== Segment start ==
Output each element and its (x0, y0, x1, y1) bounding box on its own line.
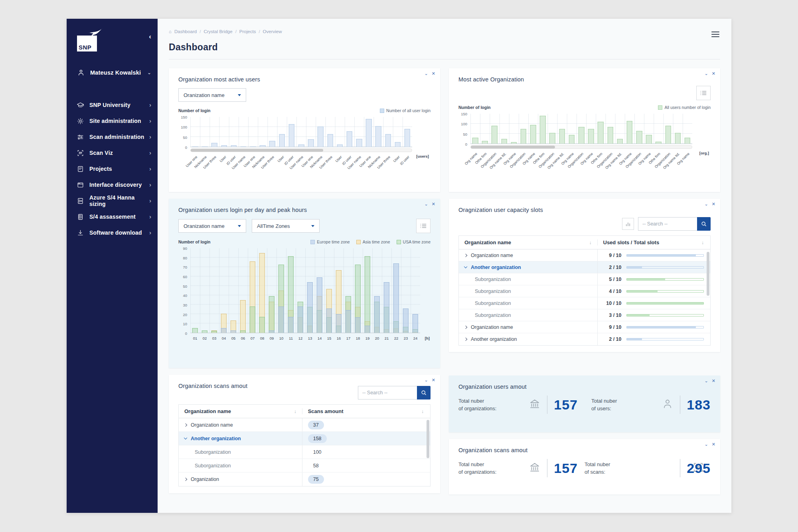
organization-name-dropdown[interactable]: Oranization name (178, 219, 246, 233)
collapse-widget-icon[interactable]: ⌄ (425, 202, 428, 207)
sidebar-item-software-download[interactable]: Software download› (67, 225, 158, 241)
sidebar-item-label: Scan Viz (89, 150, 113, 156)
bar (685, 138, 691, 144)
collapse-widget-icon[interactable]: ⌄ (705, 378, 708, 384)
table-row[interactable]: Suborganization10 / 10 (459, 297, 710, 309)
close-widget-icon[interactable]: ✕ (712, 442, 715, 447)
dropdown-value: Oranization name (184, 92, 225, 98)
breadcrumb-crystal-bridge[interactable]: Crystal Bridge (203, 29, 232, 34)
horizontal-scrollbar[interactable] (470, 145, 692, 149)
chevron-down-icon[interactable] (464, 265, 467, 268)
close-widget-icon[interactable]: ✕ (432, 71, 435, 76)
collapse-widget-icon[interactable]: ⌄ (425, 378, 428, 383)
table-row[interactable]: Suborganization3 / 10 (459, 309, 710, 321)
org-name: Another organization (191, 436, 241, 441)
table-row[interactable]: Organization name9 / 10 (459, 321, 710, 333)
table-row[interactable]: Suborganization58 (179, 459, 430, 473)
collapse-widget-icon[interactable]: ⌄ (705, 442, 708, 447)
breadcrumb-projects[interactable]: Projects (239, 29, 256, 34)
chevron-down-icon[interactable] (184, 436, 187, 439)
close-widget-icon[interactable]: ✕ (712, 378, 715, 384)
snp-logo: SNP (77, 31, 102, 51)
sidebar: SNP ‹ Mateusz Kowalski ⌄ SNP University›… (67, 19, 158, 513)
chevron-right-icon[interactable] (464, 253, 467, 257)
search-input[interactable] (638, 217, 697, 231)
y-tick: 100 (181, 125, 187, 129)
legend-swatch (658, 105, 662, 110)
x-tick-label: 23 (404, 336, 408, 340)
search-button[interactable] (697, 217, 711, 231)
close-widget-icon[interactable]: ✕ (432, 202, 435, 207)
chevron-right-icon[interactable] (184, 478, 187, 481)
list-view-button[interactable] (416, 219, 431, 233)
chart-view-button[interactable] (622, 218, 634, 230)
dropdown-value: Oranization name (184, 223, 225, 229)
x-tick-label: 22 (394, 336, 399, 340)
close-widget-icon[interactable]: ✕ (712, 71, 715, 76)
table-row[interactable]: Another organization2 / 10 (459, 261, 710, 273)
x-tick-label: 09 (270, 336, 274, 340)
table-row[interactable]: Organization name9 / 10 (459, 249, 710, 261)
x-tick-label: 02 (203, 336, 207, 340)
table-row[interactable]: Another organization2 / 10 (459, 333, 710, 345)
x-tick-label: ID user (399, 155, 410, 166)
column-header[interactable]: Organization name (184, 408, 231, 414)
list-view-button[interactable] (696, 86, 711, 100)
sidebar-item-azure-s-4-hanna-sizing[interactable]: Azure S/4 Hanna sizing› (67, 193, 158, 209)
sidebar-item-scan-viz[interactable]: Scan Viz› (67, 145, 158, 161)
bar (317, 277, 322, 333)
y-tick: 150 (181, 115, 187, 119)
chevron-right-icon[interactable] (464, 338, 467, 341)
table-row[interactable]: Organization75 (179, 473, 430, 486)
horizontal-scrollbar[interactable] (190, 148, 412, 152)
collapse-widget-icon[interactable]: ⌄ (425, 71, 428, 76)
stat-organizations: Total nuber of organizations: 157 (458, 459, 578, 477)
vertical-scrollbar[interactable] (427, 420, 429, 458)
column-header[interactable]: Scans amount (308, 408, 344, 414)
column-header[interactable]: Organization name (464, 239, 511, 245)
vertical-scrollbar[interactable] (707, 252, 709, 296)
sort-icon[interactable]: ↓ (294, 409, 296, 414)
sort-icon[interactable]: ↓ (701, 240, 704, 245)
table-row[interactable]: Suborganization4 / 10 (459, 285, 710, 297)
sidebar-item-label: Site administration (89, 118, 141, 124)
table-row[interactable]: Another organization158 (179, 432, 430, 445)
sort-icon[interactable]: ↓ (589, 240, 592, 245)
chevron-right-icon[interactable] (184, 423, 187, 426)
table-row[interactable]: Suborganization5 / 10 (459, 273, 710, 285)
search-input[interactable] (358, 386, 417, 399)
organization-name-dropdown[interactable]: Oranization name (178, 88, 246, 102)
table-row[interactable]: Suborganization100 (179, 445, 430, 459)
sidebar-item-site-administration[interactable]: Site administration› (67, 113, 158, 129)
bar (365, 256, 370, 333)
sidebar-item-s-4-assassement[interactable]: S/4 assassement› (67, 209, 158, 225)
scrollbar-thumb[interactable] (191, 149, 323, 152)
breadcrumb-dashboard[interactable]: Dashboard (174, 29, 197, 34)
chevron-right-icon[interactable] (464, 325, 467, 328)
sidebar-item-projects[interactable]: Projects› (67, 161, 158, 177)
collapse-widget-icon[interactable]: ⌄ (705, 71, 708, 76)
hamburger-menu-icon[interactable] (711, 30, 719, 39)
time-zones-dropdown[interactable]: AllTime Zones (252, 219, 320, 233)
close-widget-icon[interactable]: ✕ (432, 378, 435, 383)
sidebar-item-scan-administration[interactable]: Scan administration› (67, 129, 158, 145)
breadcrumb-overview[interactable]: Overview (263, 29, 282, 34)
widget-title: Most active Organization (458, 76, 711, 83)
user-menu[interactable]: Mateusz Kowalski ⌄ (67, 67, 158, 79)
stat-value: 157 (554, 397, 578, 413)
column-header[interactable]: Used slots / Total slots (603, 239, 660, 245)
sidebar-collapse-icon[interactable]: ‹ (149, 33, 151, 40)
divider (169, 59, 720, 59)
bar (559, 129, 565, 144)
sidebar-item-interface-discovery[interactable]: Interface discovery› (67, 177, 158, 193)
x-tick-label: 06 (241, 336, 245, 340)
sidebar-item-snp-university[interactable]: SNP University› (67, 97, 158, 113)
close-widget-icon[interactable]: ✕ (712, 202, 715, 207)
table-row[interactable]: Organization name37 (179, 418, 430, 432)
sort-icon[interactable]: ↓ (421, 409, 424, 414)
bar-chart-icon (625, 221, 631, 227)
collapse-widget-icon[interactable]: ⌄ (705, 202, 708, 207)
search-button[interactable] (417, 386, 431, 399)
scrollbar-thumb[interactable] (471, 146, 555, 148)
download-icon (77, 229, 84, 237)
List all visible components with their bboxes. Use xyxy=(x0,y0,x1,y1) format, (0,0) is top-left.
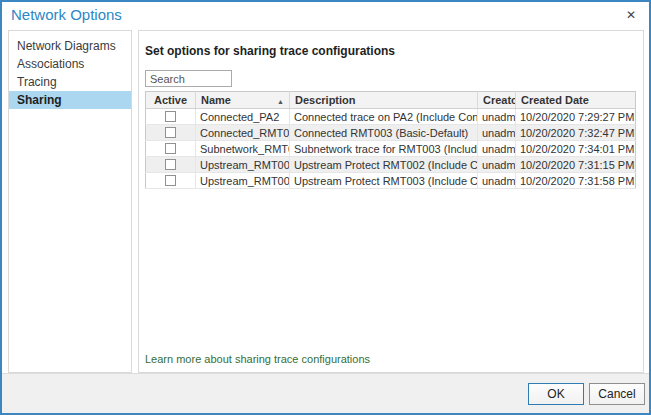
created-date-cell: 10/20/2020 7:34:01 PM xyxy=(516,141,636,157)
creator-cell: unadmin xyxy=(478,157,516,173)
created-date-cell: 10/20/2020 7:31:58 PM xyxy=(516,173,636,189)
cancel-button[interactable]: Cancel xyxy=(589,383,645,405)
search-input[interactable] xyxy=(145,70,232,87)
sidebar-item-associations[interactable]: Associations xyxy=(9,55,131,73)
ok-button[interactable]: OK xyxy=(528,383,584,405)
name-cell: Upstream_RMT002 xyxy=(196,157,290,173)
table-row[interactable]: Connected_PA2 Connected trace on PA2 (In… xyxy=(146,109,636,125)
active-checkbox[interactable] xyxy=(165,159,176,170)
name-cell: Subnetwork_RMT003 xyxy=(196,141,290,157)
column-header-name-label: Name xyxy=(201,94,231,106)
dialog-title: Network Options xyxy=(11,6,122,23)
table-header-row: Active Name ▲ Description Creator Create… xyxy=(146,92,636,109)
created-date-cell: 10/20/2020 7:31:15 PM xyxy=(516,157,636,173)
column-header-creator[interactable]: Creator xyxy=(478,92,516,109)
creator-cell: unadmin xyxy=(478,173,516,189)
sidebar-item-tracing[interactable]: Tracing xyxy=(9,73,131,91)
active-checkbox[interactable] xyxy=(165,127,176,138)
active-cell xyxy=(146,125,196,141)
active-cell xyxy=(146,109,196,125)
description-cell: Upstream Protect RMT003 (Include Content… xyxy=(290,173,478,189)
description-cell: Connected trace on PA2 (Include Containe… xyxy=(290,109,478,125)
column-header-name[interactable]: Name ▲ xyxy=(196,92,290,109)
sidebar-item-network-diagrams[interactable]: Network Diagrams xyxy=(9,37,131,55)
close-icon[interactable]: ✕ xyxy=(626,8,636,22)
creator-cell: unadmin xyxy=(478,109,516,125)
creator-cell: unadmin xyxy=(478,125,516,141)
dialog-footer: OK Cancel xyxy=(2,373,649,413)
active-checkbox[interactable] xyxy=(165,111,176,122)
sidebar-item-sharing[interactable]: Sharing xyxy=(9,91,131,109)
learn-more-link[interactable]: Learn more about sharing trace configura… xyxy=(145,353,370,365)
sort-ascending-icon: ▲ xyxy=(277,98,284,105)
name-cell: Connected_PA2 xyxy=(196,109,290,125)
column-header-active[interactable]: Active xyxy=(146,92,196,109)
column-header-created-date[interactable]: Created Date xyxy=(516,92,636,109)
active-checkbox[interactable] xyxy=(165,175,176,186)
table-row[interactable]: Connected_RMT003 Connected RMT003 (Basic… xyxy=(146,125,636,141)
table-row[interactable]: Upstream_RMT003 Upstream Protect RMT003 … xyxy=(146,173,636,189)
creator-cell: unadmin xyxy=(478,141,516,157)
name-cell: Connected_RMT003 xyxy=(196,125,290,141)
table-row[interactable]: Upstream_RMT002 Upstream Protect RMT002 … xyxy=(146,157,636,173)
description-cell: Connected RMT003 (Basic-Default) xyxy=(290,125,478,141)
created-date-cell: 10/20/2020 7:29:27 PM xyxy=(516,109,636,125)
options-sidebar: Network Diagrams Associations Tracing Sh… xyxy=(8,30,132,373)
title-bar: Network Options ✕ xyxy=(2,2,649,30)
panel-heading: Set options for sharing trace configurat… xyxy=(145,44,395,58)
trace-configurations-table: Active Name ▲ Description Creator Create… xyxy=(145,91,637,189)
description-cell: Subnetwork trace for RMT003 (Include Con… xyxy=(290,141,478,157)
network-options-dialog: Network Options ✕ Network Diagrams Assoc… xyxy=(0,0,651,415)
sharing-options-panel: Set options for sharing trace configurat… xyxy=(138,30,644,373)
column-header-description[interactable]: Description xyxy=(290,92,478,109)
created-date-cell: 10/20/2020 7:32:47 PM xyxy=(516,125,636,141)
name-cell: Upstream_RMT003 xyxy=(196,173,290,189)
table-row[interactable]: Subnetwork_RMT003 Subnetwork trace for R… xyxy=(146,141,636,157)
description-cell: Upstream Protect RMT002 (Include Contain… xyxy=(290,157,478,173)
active-cell xyxy=(146,141,196,157)
active-cell xyxy=(146,157,196,173)
active-checkbox[interactable] xyxy=(165,143,176,154)
active-cell xyxy=(146,173,196,189)
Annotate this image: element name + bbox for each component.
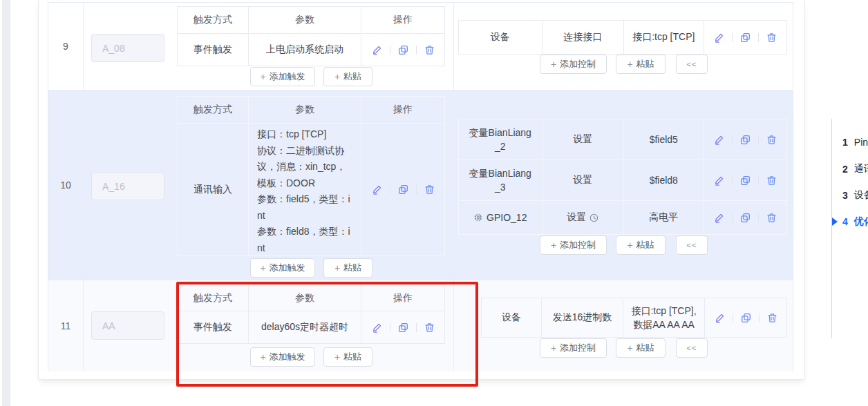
- row-actions: [714, 135, 777, 145]
- control-param-cell: 接口:tcp [TCP]: [624, 21, 704, 54]
- edit-icon[interactable]: [714, 175, 724, 186]
- anchor-num: 2: [842, 164, 848, 175]
- collapse-button[interactable]: <<: [676, 235, 708, 255]
- copy-icon[interactable]: [398, 45, 408, 55]
- divider: [732, 213, 733, 222]
- copy-icon[interactable]: [740, 175, 751, 186]
- delete-icon[interactable]: [424, 184, 435, 195]
- divider: [758, 135, 759, 144]
- trigger-table: 触发方式 参数 操作 通讯输入 接口：tcp [TCP] 协议：二进制测试协 议…: [177, 96, 445, 256]
- trigger-header-param: 参数: [249, 285, 361, 311]
- trigger-header-ops: 操作: [361, 97, 444, 124]
- anchor-label: Pin: [854, 137, 868, 148]
- paste-control-button[interactable]: +粘贴: [616, 235, 666, 255]
- delete-icon[interactable]: [766, 213, 777, 223]
- copy-icon[interactable]: [741, 313, 751, 323]
- rules-table: 9 触发方式 参数 操作 事件触发 上电启动系统启动: [48, 2, 793, 371]
- delete-icon[interactable]: [766, 32, 777, 43]
- delete-icon[interactable]: [766, 175, 777, 186]
- delete-icon[interactable]: [424, 322, 435, 333]
- plus-icon: +: [334, 352, 340, 362]
- trigger-table: 触发方式 参数 操作 事件触发 delay60s定时器超时: [177, 284, 445, 344]
- trigger-param-cell: delay60s定时器超时: [249, 311, 361, 343]
- divider: [758, 176, 759, 185]
- divider: [732, 135, 733, 144]
- paste-control-button[interactable]: +粘贴: [616, 55, 666, 74]
- anchor-num: 3: [842, 190, 848, 201]
- edit-icon[interactable]: [372, 322, 382, 333]
- collapse-button[interactable]: <<: [676, 338, 708, 358]
- copy-icon[interactable]: [740, 135, 751, 145]
- edit-icon[interactable]: [372, 45, 382, 55]
- column-divider: [83, 3, 84, 370]
- anchor-nav-line: [831, 119, 832, 338]
- control-action-label: 设置: [567, 211, 586, 224]
- add-trigger-button[interactable]: +添加触发: [250, 67, 315, 86]
- control-ops-cell: [705, 298, 786, 337]
- trigger-header-param: 参数: [249, 7, 361, 34]
- add-control-button[interactable]: +添加控制: [540, 55, 607, 74]
- control-target-line: _2: [495, 139, 506, 153]
- edit-icon[interactable]: [714, 32, 724, 43]
- plus-icon: +: [627, 240, 632, 250]
- copy-icon[interactable]: [740, 32, 751, 43]
- control-ops-cell: [704, 21, 787, 54]
- row-actions: [715, 313, 777, 323]
- row-actions: [714, 32, 777, 43]
- table-row-9: 9 触发方式 参数 操作 事件触发 上电启动系统启动: [48, 3, 793, 90]
- row-actions: [714, 175, 777, 186]
- control-target-cell: 变量BianLiang _2: [459, 119, 542, 160]
- edit-icon[interactable]: [715, 313, 725, 323]
- delete-icon[interactable]: [766, 135, 777, 145]
- table-row-10: 10 触发方式 参数 操作 通讯输入 接口：tcp [TCP] 协议：二进制测试…: [48, 90, 793, 280]
- trigger-header-type: 触发方式: [178, 285, 249, 311]
- edit-icon[interactable]: [372, 184, 382, 195]
- plus-icon: +: [551, 59, 556, 69]
- row-actions: [714, 213, 777, 223]
- anchor-nav-item-3[interactable]: 3 设备: [842, 189, 868, 202]
- copy-icon[interactable]: [398, 184, 408, 195]
- add-trigger-button[interactable]: +添加触发: [250, 258, 315, 278]
- anchor-num: 4: [842, 216, 848, 227]
- copy-icon[interactable]: [740, 213, 751, 223]
- control-param-cell: $field5: [624, 119, 704, 160]
- row-actions: [372, 322, 435, 333]
- anchor-nav-item-4[interactable]: 4 优化: [842, 215, 868, 228]
- param-line: 协议：二进制测试协: [257, 143, 344, 160]
- add-control-button[interactable]: +添加控制: [540, 235, 607, 255]
- delete-icon[interactable]: [767, 313, 777, 323]
- paste-trigger-button[interactable]: +粘贴: [323, 67, 372, 86]
- paste-trigger-button[interactable]: +粘贴: [323, 347, 372, 367]
- copy-icon[interactable]: [398, 322, 408, 333]
- add-control-button[interactable]: +添加控制: [540, 338, 607, 358]
- anchor-nav-item-2[interactable]: 2 通讯: [842, 163, 868, 175]
- delete-icon[interactable]: [424, 45, 435, 55]
- trigger-type-cell: 通讯输入: [178, 124, 249, 255]
- trigger-ops-cell: [361, 124, 444, 255]
- control-ops-cell: [704, 119, 787, 160]
- paste-trigger-button[interactable]: +粘贴: [323, 258, 372, 278]
- rule-name-input[interactable]: [91, 34, 164, 62]
- rule-name-input[interactable]: [91, 172, 164, 200]
- trigger-header-param: 参数: [249, 97, 361, 124]
- plus-icon: +: [551, 240, 556, 250]
- divider: [733, 313, 733, 322]
- plus-icon: +: [260, 72, 265, 81]
- anchor-nav-item-1[interactable]: 1 Pin: [842, 137, 868, 148]
- edit-icon[interactable]: [714, 135, 724, 145]
- add-trigger-button[interactable]: +添加触发: [250, 347, 315, 367]
- row-actions: [372, 45, 435, 55]
- collapse-button[interactable]: <<: [676, 55, 708, 74]
- rule-name-input[interactable]: [91, 311, 164, 340]
- divider: [390, 46, 390, 55]
- row-index: 11: [48, 280, 83, 371]
- control-target-cell: 设备: [482, 298, 542, 337]
- plus-icon: +: [627, 343, 632, 353]
- trigger-header-type: 触发方式: [178, 7, 249, 34]
- paste-control-button[interactable]: +粘贴: [616, 338, 666, 358]
- trigger-type-cell: 事件触发: [178, 311, 249, 343]
- param-line: 接口：tcp [TCP]: [257, 126, 326, 143]
- edit-icon[interactable]: [714, 213, 724, 223]
- control-param-cell: 接口:tcp [TCP], 数据AA AA AA: [623, 298, 705, 337]
- control-target-cell: GPIO_12: [459, 201, 542, 234]
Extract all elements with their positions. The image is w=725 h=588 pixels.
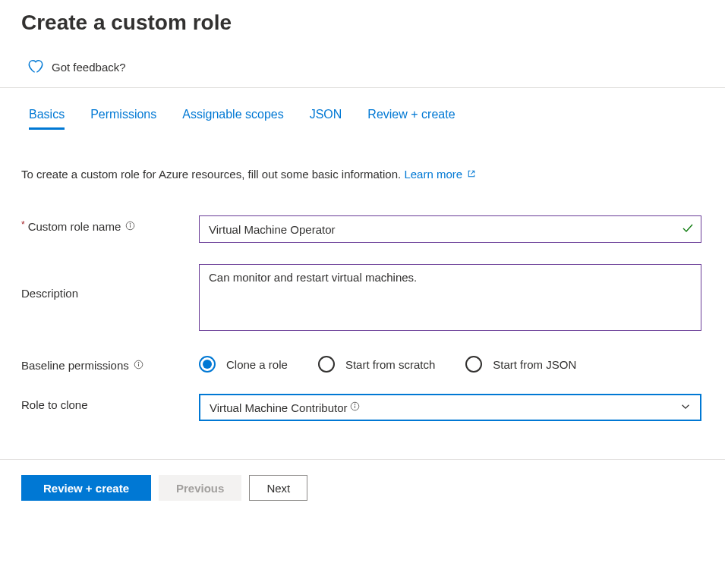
label-text: Role to clone (21, 398, 88, 411)
previous-button: Previous (159, 475, 241, 501)
role-to-clone-select[interactable]: Virtual Machine Contributor (199, 394, 701, 421)
select-value: Virtual Machine Contributor (210, 401, 347, 414)
radio-label: Clone a role (226, 358, 288, 371)
radio-start-from-scratch[interactable]: Start from scratch (318, 356, 452, 373)
external-link-icon (467, 168, 476, 181)
custom-role-name-wrap (199, 215, 701, 243)
tab-assignable-scopes[interactable]: Assignable scopes (182, 108, 283, 130)
label-text: Description (21, 287, 78, 300)
feedback-bar[interactable]: Got feedback? (0, 50, 725, 88)
description-input[interactable] (199, 264, 701, 331)
info-icon[interactable] (125, 221, 135, 233)
svg-point-2 (130, 223, 131, 224)
tabs: Basics Permissions Assignable scopes JSO… (0, 88, 725, 130)
label-description: Description (21, 264, 199, 300)
page-title: Create a custom role (21, 11, 725, 35)
radio-clone-a-role[interactable]: Clone a role (199, 356, 304, 373)
row-custom-role-name: * Custom role name (21, 215, 704, 243)
form-area: * Custom role name Description (21, 215, 704, 421)
info-icon[interactable] (134, 360, 143, 372)
footer-bar: Review + create Previous Next (0, 459, 725, 516)
row-role-to-clone: Role to clone Virtual Machine Contributo… (21, 394, 704, 421)
info-icon (350, 401, 360, 413)
radio-label: Start from JSON (493, 358, 576, 371)
next-button[interactable]: Next (249, 475, 307, 501)
radio-label: Start from scratch (345, 358, 435, 371)
label-baseline-permissions: Baseline permissions (21, 354, 199, 372)
tab-review-create[interactable]: Review + create (367, 108, 455, 130)
review-create-button[interactable]: Review + create (21, 475, 151, 501)
radio-start-from-json[interactable]: Start from JSON (465, 356, 593, 373)
label-text: Baseline permissions (21, 359, 129, 372)
check-icon (682, 222, 694, 237)
feedback-label: Got feedback? (52, 61, 126, 74)
custom-role-name-input[interactable] (199, 215, 701, 243)
chevron-down-icon (680, 401, 691, 414)
radio-icon (318, 356, 335, 373)
tab-basics[interactable]: Basics (29, 108, 65, 130)
radio-icon (199, 356, 216, 373)
required-icon: * (21, 219, 25, 230)
baseline-radio-group: Clone a role Start from scratch Start fr… (199, 354, 701, 373)
tab-json[interactable]: JSON (310, 108, 342, 130)
row-description: Description (21, 264, 704, 333)
row-baseline-permissions: Baseline permissions Clone a role Start … (21, 354, 704, 373)
label-text: Custom role name (28, 220, 121, 233)
label-role-to-clone: Role to clone (21, 394, 199, 411)
intro-body: To create a custom role for Azure resour… (21, 168, 404, 181)
tab-permissions[interactable]: Permissions (90, 108, 156, 130)
svg-point-8 (355, 404, 355, 404)
radio-icon (465, 356, 482, 373)
learn-more-link[interactable]: Learn more (404, 168, 462, 181)
label-custom-role-name: * Custom role name (21, 215, 199, 233)
heart-icon (27, 58, 44, 77)
intro-text: To create a custom role for Azure resour… (21, 168, 704, 181)
svg-point-5 (138, 362, 139, 363)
== Segment end ==
→ Exercise instructions: Would you please copy every line from the listing above that contains the word "Site"?

→ Solved exercise:
sidebar-item-label: Site administration (89, 118, 141, 124)
sidebar-item-site-administration[interactable]: Site administration› (67, 113, 158, 129)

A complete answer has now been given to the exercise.